夏目漱石の小説「草枕」の舞台の一つとされる「鎌研坂」

歩いて「峠の茶屋公園」を目指す 昼食は名物のだご汁

峠の茶屋公園の看板

峠の茶屋公園の看板

幹線道路に出て「峠の茶屋公園」を目指します。路線バスが通っている道路ですが、本数が少なくしばらくは歩きが続きます。「『おい』と声を掛けたが返事がない」。小説には一軒の峠の茶屋が出てきますが、「草枕の道」には鳥越と野出の二つの茶屋跡があります。

訪れた公園内にあるのは鳥越の茶屋跡。井戸が残っていて、漱石も使ったかもしれません。

井戸

「峠の茶屋公園」内にある茶屋の跡地。奥には井戸がある

峠の茶屋跡の標柱がある場所から少し離れたところに、当時の茶屋を再建したという資料館があります。現在は改装工事中のため入れません。「峠の茶屋だご汁や」は営業中で昼食は名物のだご汁。幅広で太い麺状になっただごや、たっぷり入った野菜の味がしみました。

「峠の茶屋公園」名物のだご汁

「峠の茶屋公園」名物のだご汁。だごは麺状になっている(写真は2人前)

「優峰園フルーツランド」でミカン狩り もぎたては格別

ミカン狩り

金峰山一帯ではミカン栽培が盛ん。観光農園ではミカン狩りが楽しめる

「草枕の道」とは離れバス通りを歩いて河内方面に下っていきます。道沿いにある「優峰園フルーツランド」には、ミカン狩りの体験学習でたくさんの小学生が訪れていました。

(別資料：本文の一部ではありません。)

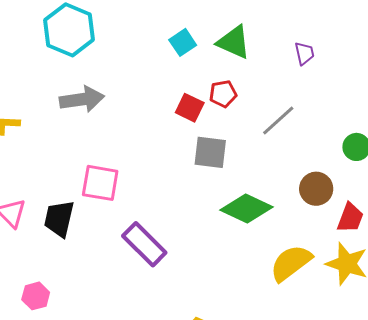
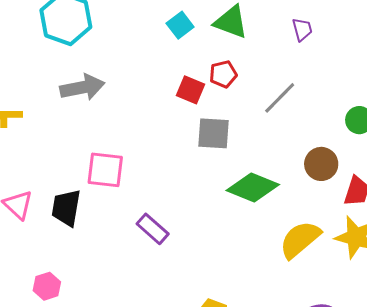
purple rectangle: (144, 244) -> (153, 229), size x0.7

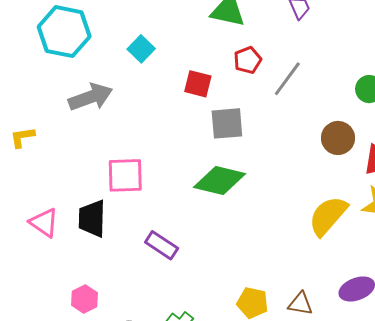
cyan square: (180, 25) -> (141, 49), moved
red pentagon: (223, 74) -> (248, 60), moved
green diamond: (253, 188) -> (219, 181), moved
purple rectangle: (153, 229) -> (162, 245), moved

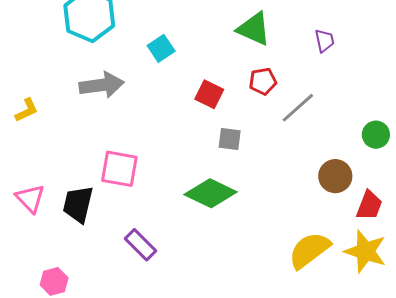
gray square: (227, 123) -> (230, 139), size x0.7
yellow L-shape: (22, 137) -> (27, 110), turned 152

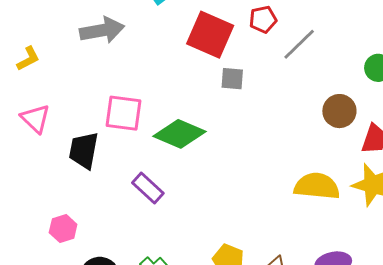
red square: (209, 94) -> (210, 35), size x1.6
green diamond: (211, 193) -> (180, 134), moved
pink triangle: (30, 198) -> (35, 119), moved
yellow semicircle: (309, 250) -> (317, 186), turned 45

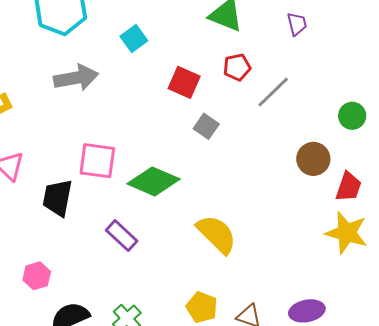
red square: (210, 35) -> (184, 82), size x0.7
gray square: (232, 79) -> (206, 126), turned 30
yellow semicircle: (317, 186) -> (217, 234), moved, turned 39

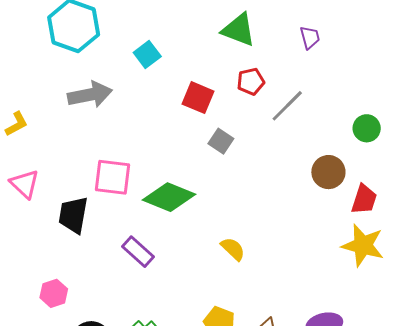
yellow semicircle: (217, 234) -> (233, 249), size x0.6

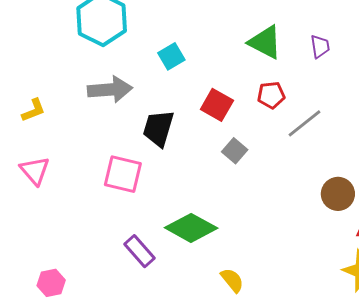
purple trapezoid: (310, 37) -> (320, 46), moved
green diamond: (169, 197) -> (191, 228), moved
black trapezoid: (73, 215) -> (158, 128), moved
yellow semicircle: (233, 249) -> (232, 280), moved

斜面には数え切れないほどのミカンの木があり、それぞれに実が鈴なりになっていました。久しぶりにミカン狩りをしたが、もぎたての味は格別でした。ミカン狩りは最終盤でイチゴ狩りのシーズンに移ります。

「金峰森の駅みちくさ館」に立ち寄り、すぐ前のバス停から河内温泉行きのバスに乗り込みます。河内亀石で乗り換え小天温泉へ。バス停近くの前田家別邸が全長約15キロに及ぶ「草枕の道」の終点です。浴場跡などを見学します。

露天風呂からの眺め素晴らしい 「草枕温泉てんすい」

ミカン園に囲まれた道を上り、「草枕温泉てんすい」を目指します。途中、「草枕交流館」で「草枕」と前田家との関わりを紹介する映像などを見ました。連れは初めてだそうですが、ここの温泉は何回か来たことがあり、有明海や干拓地などを見下ろす露天風呂からの眺めが相変わらず素晴らしい。

海に沈む夕日の写真を撮りたかったのですが、バスの時間は迫るのになかなか沈んでくれず、思っていたような写真は撮れなかったのが残念。

夕日

有明海に沈んでいく太陽。夕日というにはまだ間があった

蛇足ですが、桜町バスターミナルに戻ると、「サクラマチ クマモト」内の行きたかったレストランで念願の食事をして旅を締めくくりました。